The word liberty, like so much of our language today, has been pitifully abused and debased. (Other examples include spiritual, genius, legendary, gay, courageous, heroic, tragedy, literally.... The list goes on and on.) It now seems undeniably true that the breakdown of language precedes the breakdown of civilization - not, as many think, vice-versa.
Due in no small part to the mass absorption of - and perversion of - the utilitarianism preached by the likes of Bentham and Mill, the cheapening of liberty has now been going on for centuries. This situation thus demands a preliminary question: what is liberty not? Simply the absence of restraint. Nor does it involve anything like the “right” to hire surgical hitmen to snuff out our unwanted children.
True liberty involves a certain ordering of soul. Where there’s disorder in the soul, there can be no liberty. More specifically, where there’s slavery to one’s passions, there is no liberty.
Thus a prisoner in solitary confinement may be freer than the “free” man who’s abandoned himself to pornography, as long as the rule of reason prevails in that prisoner’s soul. He may be shackled, gagged, beaten and hosed on a daily basis – yet he may remain free while the pornofanatic remains a slave.
Now think of all the vices to which men, whom the world sees as free, are enslaved. Behold the myriad of new electronic devices forging stronger chains of slavery every day. Observe the legions of men – grown men! – now hooked on video games. Can a permanent adolescent be a free man?
Think of the herds of “individuals” today who brand themselves with tattoos. Can slaves to bovine fashion be free?
In the political world, think of Paul Ryan shamelessly declaring before us all during the Republican National Convention that “my iPod starts at AC/DC and ends at Zeppelin.” Assuming his sincerity, can a free man ever make such a declaration? O shame, where is thy blush?
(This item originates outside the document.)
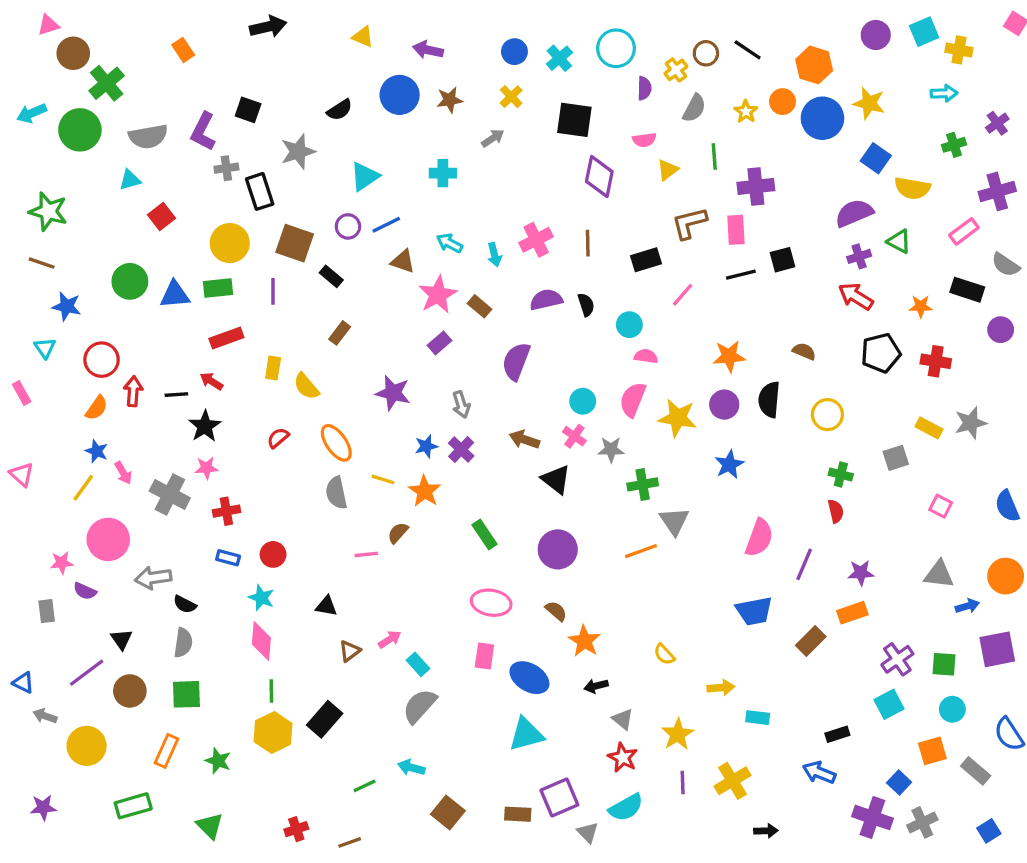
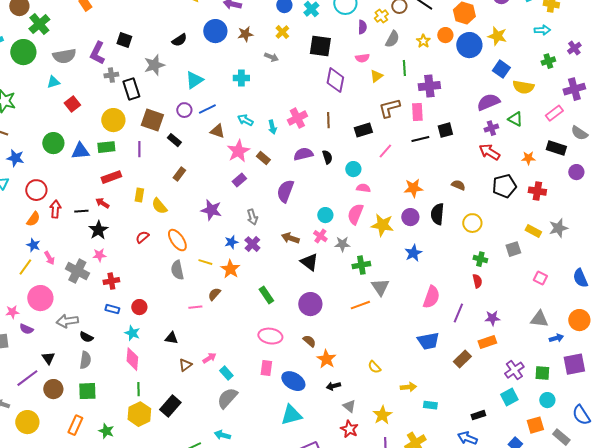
gray arrow: (493, 138) -> (271, 57), turned 56

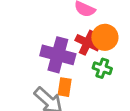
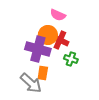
orange circle: (105, 37) -> (48, 35), moved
As for a state, how does it secure and preserve liberty? In accord with the hierarchical nature of true liberty, it must first acknowledge that government does not derive its just powers from below, but from above. Thus, contrary to the Declaration of Independence, the consent of the governed is not the test of governmental legitimacy. Rather, the test is the extent to which the laws of the state conform to the laws of God. Only where there is such conformity may a body politic rightly be called free.
This reminds me of another abused and debased word: theocracy. We'll have to save this for another time.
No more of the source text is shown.